Records excerpted from a collection
= Beginning of Section =

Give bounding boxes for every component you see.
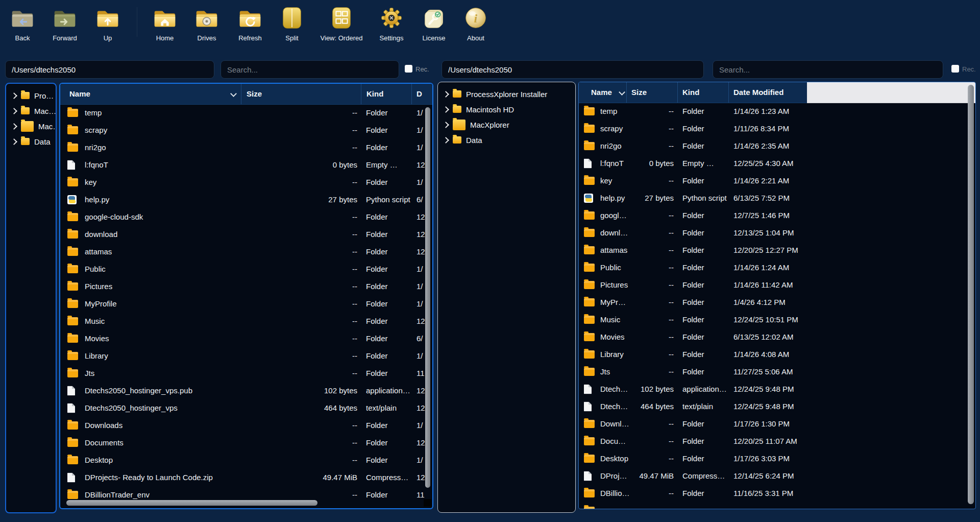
file-row[interactable]: google-cloud-sdk -- Folder 12 <box>60 208 432 226</box>
path-input-left[interactable] <box>5 60 214 79</box>
file-row[interactable]: scrapy -- Folder 1/11/26 8:34 PM <box>579 120 975 137</box>
chevron-right-icon[interactable] <box>443 91 449 98</box>
column-header-kind[interactable]: Kind <box>682 82 699 103</box>
column-header-size[interactable]: Size <box>631 82 647 103</box>
file-row[interactable]: help.py 27 bytes Python script 6/ <box>60 191 432 208</box>
tree-item[interactable]: Macintosh HD <box>438 102 575 117</box>
file-row[interactable]: key -- Folder 1/ <box>60 174 432 191</box>
file-kind: Folder <box>366 347 412 365</box>
file-row[interactable]: nri2go -- Folder 1/14/26 2:35 AM <box>579 137 975 155</box>
file-row[interactable]: Dtechs2050_hostinger_vps.pub 102 bytes a… <box>60 382 432 399</box>
chevron-right-icon[interactable] <box>11 123 17 130</box>
forward-button[interactable]: Forward <box>43 4 86 42</box>
tree-item[interactable]: Data <box>6 134 56 149</box>
tree-item[interactable]: Mac… <box>6 103 56 118</box>
file-row[interactable]: Music -- Folder 12 <box>60 313 432 330</box>
vertical-scrollbar[interactable] <box>968 85 974 504</box>
column-header-size[interactable]: Size <box>247 84 262 104</box>
file-row[interactable]: attamas -- Folder 12 <box>60 243 432 260</box>
file-row[interactable]: MyPr… -- Folder 1/4/26 4:12 PM <box>579 294 975 311</box>
file-row[interactable]: attamas -- Folder 12/20/25 12:27 PM <box>579 242 975 259</box>
folder-icon <box>584 177 595 185</box>
file-kind: Folder <box>366 243 412 260</box>
column-header-name[interactable]: Name <box>69 84 90 104</box>
back-button[interactable]: Back <box>1 4 44 42</box>
file-row[interactable] <box>579 502 975 509</box>
file-name: MyPr… <box>600 294 630 311</box>
file-row[interactable]: Movies -- Folder 6/13/25 12:02 AM <box>579 328 975 346</box>
column-header-kind[interactable]: Kind <box>366 84 383 104</box>
file-kind: Folder <box>682 346 731 363</box>
file-row[interactable]: Library -- Folder 1/ <box>60 347 432 365</box>
tree-item[interactable]: Data <box>438 132 575 148</box>
path-input-right[interactable] <box>442 60 704 79</box>
folder-icon <box>67 317 78 325</box>
column-header-date[interactable]: Date Modified <box>733 82 783 103</box>
recursive-checkbox-left[interactable] <box>405 65 412 73</box>
search-input-left[interactable] <box>220 60 399 79</box>
file-row[interactable]: Jts -- Folder 11/27/25 5:06 AM <box>579 363 975 381</box>
file-row[interactable]: temp -- Folder 1/14/26 1:23 AM <box>579 103 975 120</box>
license-button[interactable]: License <box>412 4 455 42</box>
tree-item[interactable]: Mac… <box>6 118 56 134</box>
chevron-right-icon[interactable] <box>443 122 449 128</box>
view-ordered-button[interactable]: View: Ordered <box>313 4 370 42</box>
file-row[interactable]: googl… -- Folder 12/7/25 1:46 PM <box>579 207 975 224</box>
file-row[interactable]: scrapy -- Folder 1/ <box>60 122 432 139</box>
file-row[interactable]: DProjects- Ready to Launch Code.zip 49.4… <box>60 469 432 486</box>
drives-button[interactable]: Drives <box>185 4 228 42</box>
file-row[interactable]: Downloads -- Folder 1/ <box>60 417 432 434</box>
refresh-button[interactable]: Refresh <box>229 4 272 42</box>
file-row[interactable]: nri2go -- Folder 1/ <box>60 139 432 156</box>
recursive-checkbox-right[interactable] <box>951 65 959 73</box>
file-row[interactable]: DProj… 49.47 MiB Compress… 12/14/25 6:24… <box>579 467 975 485</box>
folder-icon <box>67 109 78 117</box>
column-header-name[interactable]: Name <box>591 82 612 103</box>
tree-item-label: Mac… <box>38 122 57 131</box>
tree-item[interactable]: Pro… <box>6 88 56 103</box>
file-row[interactable]: Public -- Folder 1/ <box>60 260 432 278</box>
file-row[interactable]: help.py 27 bytes Python script 6/13/25 7… <box>579 189 975 207</box>
search-input-right[interactable] <box>713 60 943 79</box>
column-header-date[interactable]: D <box>416 84 422 104</box>
file-row[interactable]: l:fqnoT 0 bytes Empty … 12 <box>60 156 432 174</box>
file-row[interactable]: Jts -- Folder 11 <box>60 365 432 382</box>
up-button[interactable]: Up <box>86 4 129 42</box>
tree-item[interactable]: ProcessXplorer Installer <box>438 86 575 102</box>
file-row[interactable]: l:fqnoT 0 bytes Empty … 12/25/25 4:30 AM <box>579 155 975 172</box>
file-row[interactable]: Dtech… 464 bytes text/plain 12/24/25 9:4… <box>579 398 975 415</box>
chevron-right-icon[interactable] <box>11 138 17 145</box>
file-row[interactable]: Music -- Folder 12/24/25 10:51 PM <box>579 311 975 328</box>
file-row[interactable]: Desktop -- Folder 1/17/26 3:03 PM <box>579 450 975 467</box>
horizontal-scrollbar[interactable] <box>66 500 317 506</box>
about-button[interactable]: i About <box>454 4 497 42</box>
file-row[interactable]: Movies -- Folder 6/ <box>60 330 432 347</box>
file-row[interactable]: Public -- Folder 1/14/26 1:24 AM <box>579 259 975 276</box>
file-row[interactable]: key -- Folder 1/14/26 2:21 AM <box>579 172 975 189</box>
file-row[interactable]: Pictures -- Folder 1/ <box>60 278 432 295</box>
sort-chevron-icon[interactable] <box>619 89 625 96</box>
file-row[interactable]: Pictures -- Folder 1/14/26 11:42 AM <box>579 276 975 294</box>
file-row[interactable]: downl… -- Folder 12/13/25 1:04 PM <box>579 224 975 242</box>
file-row[interactable]: temp -- Folder 1/ <box>60 104 432 122</box>
home-button[interactable]: Home <box>143 4 186 42</box>
tree-item[interactable]: MacXplorer <box>438 117 575 132</box>
sort-chevron-icon[interactable] <box>230 90 237 97</box>
file-row[interactable]: MyProfile -- Folder 1/ <box>60 295 432 313</box>
file-row[interactable]: Desktop -- Folder 1/ <box>60 452 432 469</box>
split-button[interactable]: Split <box>271 4 313 42</box>
file-row[interactable]: Dtechs2050_hostinger_vps 464 bytes text/… <box>60 399 432 417</box>
file-row[interactable]: Downl… -- Folder 1/17/26 1:30 PM <box>579 415 975 433</box>
file-row[interactable]: Dtech… 102 bytes application… 12/24/25 9… <box>579 381 975 398</box>
file-row[interactable]: Library -- Folder 1/14/26 4:08 AM <box>579 346 975 363</box>
chevron-right-icon[interactable] <box>11 92 17 99</box>
file-row[interactable]: Docu… -- Folder 12/20/25 11:07 AM <box>579 433 975 450</box>
settings-button[interactable]: Settings <box>370 4 413 42</box>
file-row[interactable]: download -- Folder 12 <box>60 226 432 243</box>
chevron-right-icon[interactable] <box>443 137 449 144</box>
file-row[interactable]: Documents -- Folder 12 <box>60 434 432 452</box>
file-row[interactable]: DBillio… -- Folder 11/16/25 3:31 PM <box>579 485 975 502</box>
chevron-right-icon[interactable] <box>443 106 449 113</box>
vertical-scrollbar[interactable] <box>425 107 430 488</box>
chevron-right-icon[interactable] <box>11 108 17 114</box>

= End of Section =

• _PROBLEM TO SOLVE_: The entries above, every one of them, should be retyped exactly, with no pictures carried over.

• _ANSWER FOR THIS EXERCISE_:
Give bounding boxes for every component you see.
file-row[interactable]: google-cloud-sdk -- Folder 12 <box>60 208 432 226</box>
path-input-left[interactable] <box>5 60 214 79</box>
file-row[interactable]: scrapy -- Folder 1/11/26 8:34 PM <box>579 120 975 137</box>
chevron-right-icon[interactable] <box>443 91 449 98</box>
column-header-kind[interactable]: Kind <box>682 82 699 103</box>
column-header-size[interactable]: Size <box>631 82 647 103</box>
file-row[interactable]: help.py 27 bytes Python script 6/ <box>60 191 432 208</box>
tree-item[interactable]: Macintosh HD <box>438 102 575 117</box>
file-row[interactable]: key -- Folder 1/ <box>60 174 432 191</box>
file-kind: Folder <box>366 347 412 365</box>
file-row[interactable]: nri2go -- Folder 1/14/26 2:35 AM <box>579 137 975 155</box>
file-row[interactable]: Dtechs2050_hostinger_vps.pub 102 bytes a… <box>60 382 432 399</box>
chevron-right-icon[interactable] <box>11 123 17 130</box>
forward-button[interactable]: Forward <box>43 4 86 42</box>
tree-item[interactable]: Data <box>6 134 56 149</box>
tree-item[interactable]: Mac… <box>6 103 56 118</box>
file-row[interactable]: Music -- Folder 12 <box>60 313 432 330</box>
vertical-scrollbar[interactable] <box>968 85 974 504</box>
column-header-size[interactable]: Size <box>247 84 262 104</box>
file-row[interactable]: attamas -- Folder 12 <box>60 243 432 260</box>
file-row[interactable]: MyPr… -- Folder 1/4/26 4:12 PM <box>579 294 975 311</box>
file-row[interactable]: attamas -- Folder 12/20/25 12:27 PM <box>579 242 975 259</box>
folder-icon <box>584 177 595 185</box>
file-kind: Folder <box>366 243 412 260</box>
column-header-name[interactable]: Name <box>69 84 90 104</box>
back-button[interactable]: Back <box>1 4 44 42</box>
file-row[interactable] <box>579 502 975 509</box>
file-name: MyPr… <box>600 294 630 311</box>
file-row[interactable]: Movies -- Folder 6/13/25 12:02 AM <box>579 328 975 346</box>
column-header-kind[interactable]: Kind <box>366 84 383 104</box>
file-kind: Folder <box>682 346 731 363</box>
file-row[interactable]: Library -- Folder 1/ <box>60 347 432 365</box>
tree-item[interactable]: Data <box>438 132 575 148</box>
path-input-right[interactable] <box>442 60 704 79</box>
folder-icon <box>67 317 78 325</box>
column-header-date[interactable]: Date Modified <box>733 82 783 103</box>
recursive-checkbox-left[interactable] <box>405 65 412 73</box>
search-input-left[interactable] <box>220 60 399 79</box>
file-row[interactable]: Jts -- Folder 11/27/25 5:06 AM <box>579 363 975 381</box>
file-row[interactable]: temp -- Folder 1/14/26 1:23 AM <box>579 103 975 120</box>
license-button[interactable]: License <box>412 4 455 42</box>
tree-item[interactable]: Mac… <box>6 118 56 134</box>
chevron-right-icon[interactable] <box>443 122 449 128</box>
view-ordered-button[interactable]: View: Ordered <box>313 4 370 42</box>
file-row[interactable]: googl… -- Folder 12/7/25 1:46 PM <box>579 207 975 224</box>
file-row[interactable]: scrapy -- Folder 1/ <box>60 122 432 139</box>
file-row[interactable]: DProjects- Ready to Launch Code.zip 49.4… <box>60 469 432 486</box>
drives-button[interactable]: Drives <box>185 4 228 42</box>
file-row[interactable]: Downloads -- Folder 1/ <box>60 417 432 434</box>
refresh-button[interactable]: Refresh <box>229 4 272 42</box>
file-row[interactable]: nri2go -- Folder 1/ <box>60 139 432 156</box>
recursive-checkbox-right[interactable] <box>951 65 959 73</box>
file-row[interactable]: DProj… 49.47 MiB Compress… 12/14/25 6:24… <box>579 467 975 485</box>
folder-icon <box>67 109 78 117</box>
column-header-name[interactable]: Name <box>591 82 612 103</box>
tree-item-label: Mac… <box>38 122 57 131</box>
tree-item[interactable]: Pro… <box>6 88 56 103</box>
file-row[interactable]: Public -- Folder 1/ <box>60 260 432 278</box>
file-row[interactable]: help.py 27 bytes Python script 6/13/25 7… <box>579 189 975 207</box>
search-input-right[interactable] <box>713 60 943 79</box>
column-header-date[interactable]: D <box>416 84 422 104</box>
file-row[interactable]: l:fqnoT 0 bytes Empty … 12 <box>60 156 432 174</box>
file-row[interactable]: Jts -- Folder 11 <box>60 365 432 382</box>
up-button[interactable]: Up <box>86 4 129 42</box>
tree-item[interactable]: ProcessXplorer Installer <box>438 86 575 102</box>
file-row[interactable]: l:fqnoT 0 bytes Empty … 12/25/25 4:30 AM <box>579 155 975 172</box>
file-row[interactable]: Dtech… 464 bytes text/plain 12/24/25 9:4… <box>579 398 975 415</box>
chevron-right-icon[interactable] <box>11 138 17 145</box>
file-row[interactable]: Music -- Folder 12/24/25 10:51 PM <box>579 311 975 328</box>
file-row[interactable]: Desktop -- Folder 1/17/26 3:03 PM <box>579 450 975 467</box>
horizontal-scrollbar[interactable] <box>66 500 317 506</box>
about-button[interactable]: i About <box>454 4 497 42</box>
file-row[interactable]: Movies -- Folder 6/ <box>60 330 432 347</box>
file-row[interactable]: Public -- Folder 1/14/26 1:24 AM <box>579 259 975 276</box>
file-row[interactable]: key -- Folder 1/14/26 2:21 AM <box>579 172 975 189</box>
file-row[interactable]: Pictures -- Folder 1/ <box>60 278 432 295</box>
sort-chevron-icon[interactable] <box>619 89 625 96</box>
file-row[interactable]: Pictures -- Folder 1/14/26 11:42 AM <box>579 276 975 294</box>
file-row[interactable]: downl… -- Folder 12/13/25 1:04 PM <box>579 224 975 242</box>
file-row[interactable]: temp -- Folder 1/ <box>60 104 432 122</box>
home-button[interactable]: Home <box>143 4 186 42</box>
tree-item[interactable]: MacXplorer <box>438 117 575 132</box>
sort-chevron-icon[interactable] <box>230 90 237 97</box>
file-row[interactable]: MyProfile -- Folder 1/ <box>60 295 432 313</box>
file-row[interactable]: Desktop -- Folder 1/ <box>60 452 432 469</box>
split-button[interactable]: Split <box>271 4 313 42</box>
file-row[interactable]: Dtechs2050_hostinger_vps 464 bytes text/… <box>60 399 432 417</box>
file-row[interactable]: Downl… -- Folder 1/17/26 1:30 PM <box>579 415 975 433</box>
file-row[interactable]: Dtech… 102 bytes application… 12/24/25 9… <box>579 381 975 398</box>
file-row[interactable]: Library -- Folder 1/14/26 4:08 AM <box>579 346 975 363</box>
chevron-right-icon[interactable] <box>11 92 17 99</box>
file-row[interactable]: Docu… -- Folder 12/20/25 11:07 AM <box>579 433 975 450</box>
settings-button[interactable]: Settings <box>370 4 413 42</box>
file-row[interactable]: download -- Folder 12 <box>60 226 432 243</box>
chevron-right-icon[interactable] <box>443 137 449 144</box>
file-row[interactable]: Documents -- Folder 12 <box>60 434 432 452</box>
file-row[interactable]: DBillio… -- Folder 11/16/25 3:31 PM <box>579 485 975 502</box>
chevron-right-icon[interactable] <box>443 106 449 113</box>
vertical-scrollbar[interactable] <box>425 107 430 488</box>
chevron-right-icon[interactable] <box>11 108 17 114</box>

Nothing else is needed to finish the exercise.